## What is needed:
The full listing should be written out verbatim, and its images should be dropped.

## Material for this task:

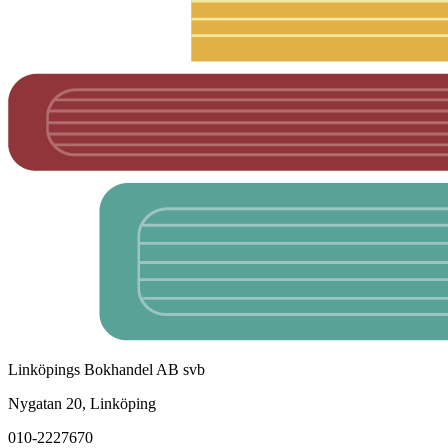
Linköpings Bokhandel AB svb
Nygatan 20, Linköping
010-2227670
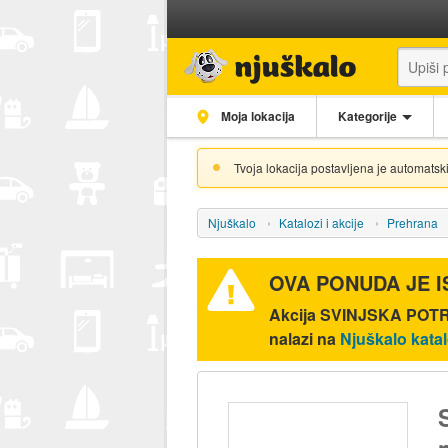
Moja lokacija
Kategorije
Tvoja lokacija postavljena je automatski
Njuškalo
Katalozi i akcije
Prehrana
OVA PONUDA JE 
Akcija
SVINJSKA POTRB
nalazi na
Njuškalo kata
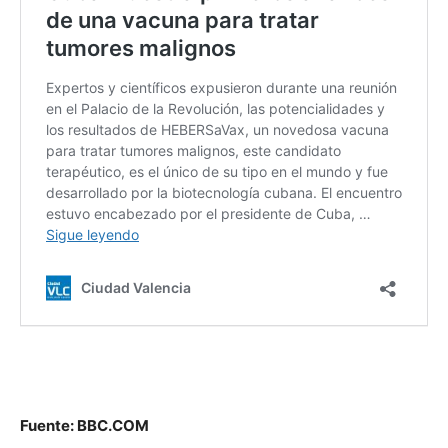
Fuente: BBC.COM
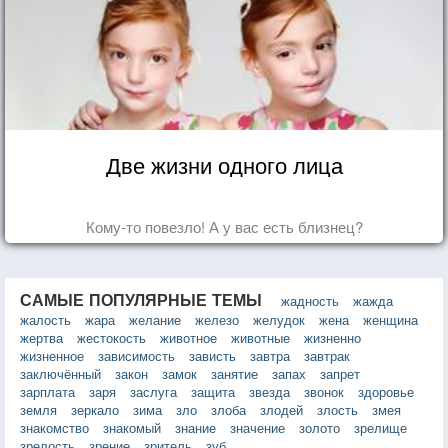
Две жизни одного лица
Кому-то повезло! А у вас есть близнец?
САМЫЕ ПОПУЛЯРНЫЕ ТЕМЫ
жадность
жажда
жалость
жара
желание
железо
желудок
жена
женщина
жертва
жестокость
животное
животные
жизненно
жизненное
зависимость
зависть
завтра
завтрак
заключённый
закон
замок
занятие
запах
запрет
зарплата
заря
заслуга
защита
звезда
звонок
здоровье
земля
зеркало
зима
зло
злоба
злодей
злость
змея
знакомство
знакомый
знание
значение
золото
зрелище
зрелость
зрение
зритель
зуб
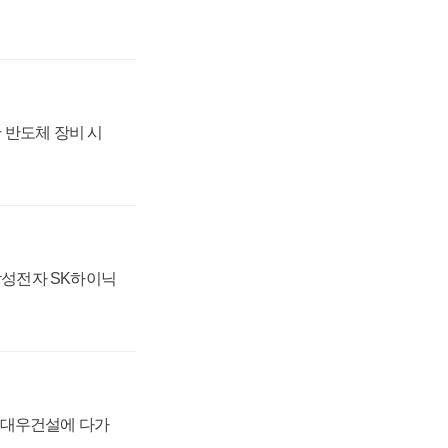
 반도체 장비 시
 삼성전자 SK하이닉
·대우건설에 다가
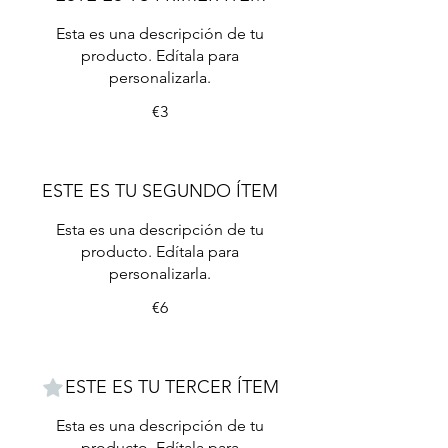
Esta es una descripción de tu
producto. Edítala para
personalizarla.
€3
ESTE ES TU SEGUNDO ÍTEM
Esta es una descripción de tu
producto. Edítala para
personalizarla.
€6
ESTE ES TU TERCER ÍTEM
Esta es una descripción de tu
producto. Edítala para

## Solution for this problem:
Linköpings Bokhandel AB svb
Nygatan 20, Linköping
010-2227670
Moja lokacija
Kategorije
Tvoja lokacija postavljena je automatski
Njuškalo
Katalozi i akcije
Prehrana
OVA PONUDA JE 
Akcija
SVINJSKA POTRB
nalazi na
Njuškalo kata
Fuente: BBC.COM
Две жизни одного лица
Кому-то повезло! А у вас есть близнец?
САМЫЕ ПОПУЛЯРНЫЕ ТЕМЫ
жадность
жажда
жалость
жара
желание
железо
желудок
жена
женщина
жертва
жестокость
животное
животные
жизненно
жизненное
зависимость
зависть
завтра
завтрак
заключённый
закон
замок
занятие
запах
запрет
зарплата
заря
заслуга
защита
звезда
звонок
здоровье
земля
зеркало
зима
зло
злоба
злодей
злость
змея
знакомство
знакомый
знание
значение
золото
зрелище
зрелость
зрение
зритель
зуб
 반도체 장비 시
 삼성전자 SK하이닉
·대우건설에 다가
Esta es una descripción de tu
producto. Edítala para
personalizarla.
€3
ESTE ES TU SEGUNDO ÍTEM
Esta es una descripción de tu
producto. Edítala para
personalizarla.
€6
ESTE ES TU TERCER ÍTEM
Esta es una descripción de tu
producto. Edítala para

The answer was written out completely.